Мне расхотелось рассказывать правду, а то, что Груша видела рваные рукава, но не увидела ничего другого, меня даже обидело.

– Груша! Я с ним работаю. – Оказывается, я классная врунья. – Он давно мне предлагал идти за него, но вначале была надежда на Фимку, а потом брюхо, а он такой славный, что садиться ему на шею было стыдно. Но тут он опять завел разговор, я ему: мама едет, отстань, не до тебя. И он снова предложил идти за него. Я в ту минуту больше про маму думала, ну и решила: была не была. Груша, я его не покупала, что ж ты так обо мне?

– Да ладно, – ответила Груша. – Я тебе и верю, и не верю. Ладно. Мать успокоилась. Уже в голове коляску покупает. Он к тебе переедет?

– Ну, а как еще?

– Да никак, – заворчала Груша. – Оформляйтесь. Родители правда католики?

– Ну, я их, честно говоря, не видела. Но в Ивангород он ездил точно. Я подписывала командировку. А зачем ему придумывать католиков? Ну, подумай сама.

– С тобой согрешишь, – засмеялась Груша. – То у тебя иудей, то католик.
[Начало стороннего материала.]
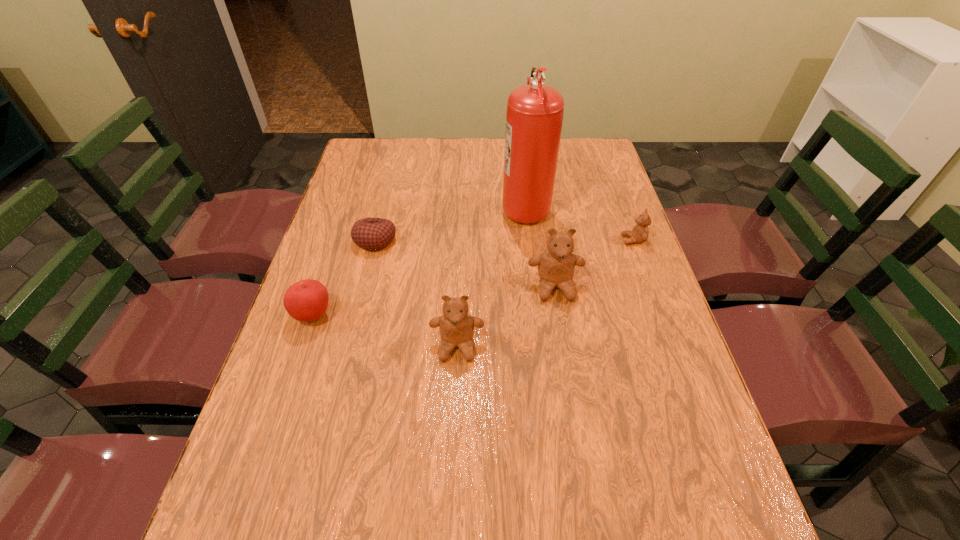 Locate an element on the screen. vacant space located 0.160m on the face of the rightmost object is located at coordinates (566, 240).

At what (x,y) coordinates should I click in order to perform the action: click on vacant region located on the face of the rightmost object. Please return your answer as a coordinate pair (x, y). This screenshot has width=960, height=540. Looking at the image, I should click on (549, 240).

This screenshot has width=960, height=540. Identify the location of vacant area located on the face of the rightmost object. (532, 240).

Locate an element on the screen. The height and width of the screenshot is (540, 960). vacant point located 0.350m on the instruction side of the tallest object is located at coordinates [390, 206].

Where is `free spot located 0.380m on the instruction side of the tallest object`? The height and width of the screenshot is (540, 960). free spot located 0.380m on the instruction side of the tallest object is located at coordinates (380, 206).

This screenshot has height=540, width=960. Find the location of `vacant space located 0.180m on the instruction side of the tallest object`. vacant space located 0.180m on the instruction side of the tallest object is located at coordinates (444, 206).

Identify the location of free space located 0.370m on the right of the beanbag. click(525, 240).

Find the location of a particular element. The height and width of the screenshot is (540, 960). free space located on the front of the apple is located at coordinates (282, 406).

You are a GUI agent. You are given a task and a screenshot of the screen. Output one action in this format:
    pyautogui.click(x=<x>, y=<y>)
    Task: Click on the beanbag present at the left edge
    Image resolution: width=960 pixels, height=540 pixels.
    Given the screenshot: What is the action you would take?
    pyautogui.click(x=373, y=234)

This screenshot has width=960, height=540. I want to click on apple present at the left edge, so click(307, 300). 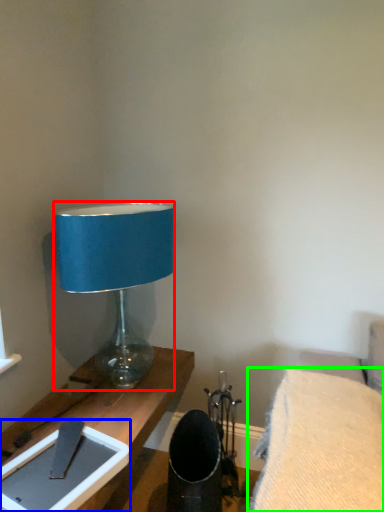 Question: Considering the real-world distances, which object is closest to lamp (highlighted by a red box)? tablet computer (highlighted by a blue box) or furniture (highlighted by a green box).

Choices:
 (A) tablet computer
 (B) furniture

Answer: (A) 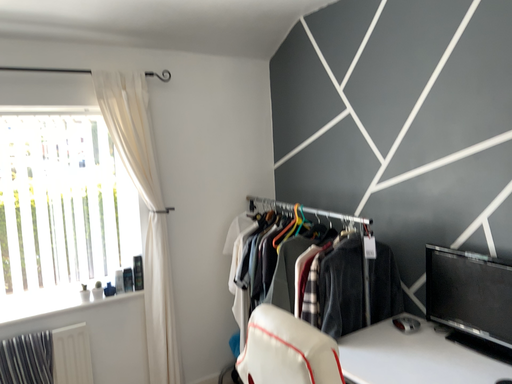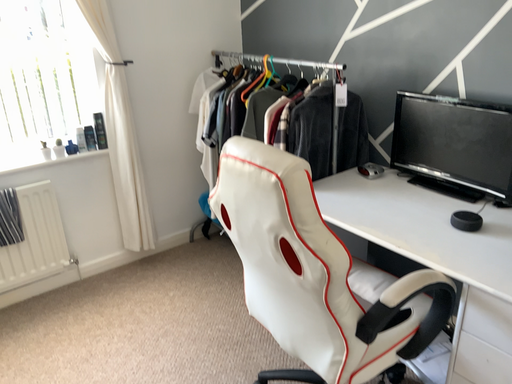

Имей в виду, бусурмана не пущу. Так и знай. Держись уж за этого оборванца.

У счастья быстрые ноги. Я не заметила, как прошло семнадцать лет. Я любила мужа почти безумно, какой там Фимка? Безумно любила очень уравновешенная женщина. Николай был нежен, заботлив, сына любил как своего.

Мама умерла, так и не увидев внука. Нам надо было забирать бабушку, но та уперлась. Попросила отвезти ее на родину, в деревню, к младшей сестре. «Сестра одна, дети разъехались, живут своей жизнью, так что я ей не помеха, а утеха. Будет бормотать свои старческие глупости». Младшенькая была женщиной серьезной. «Я смехи не люблю. Смехи, они от пустой головы. А я строгая, мне всегда есть о чем подумать, а не хихикать». Я боялась за бабушку, но старушки спелись. Младшая учила старшую жить, а та, сделав серьезный вид, отвечала: «Старость нам подарена, чтоб отдохнуть от всего, чего нахлебались. Все прошло, не вернется, в окошко не влезет, можно и посмеяться. Времени-то чуть. Так порадуйся остатку лет». Николай починил у старух все, что можно, уж они квохтали, как курицы, какой у меня случился муж. Не было в их роду такого мужчины. Никому из баб не выпало такое счастье. Я и сама иногда думала: может, глупо настаивать на правилах жизни, придуманных человеком? Может, жизнь сама знает, где пролить сок и разбить стакан? Через пять лет после моего замужества умерла Груша. Нам досталась вся квартира. Мне казалось, что лучше дома, чем мой, просто не бывает.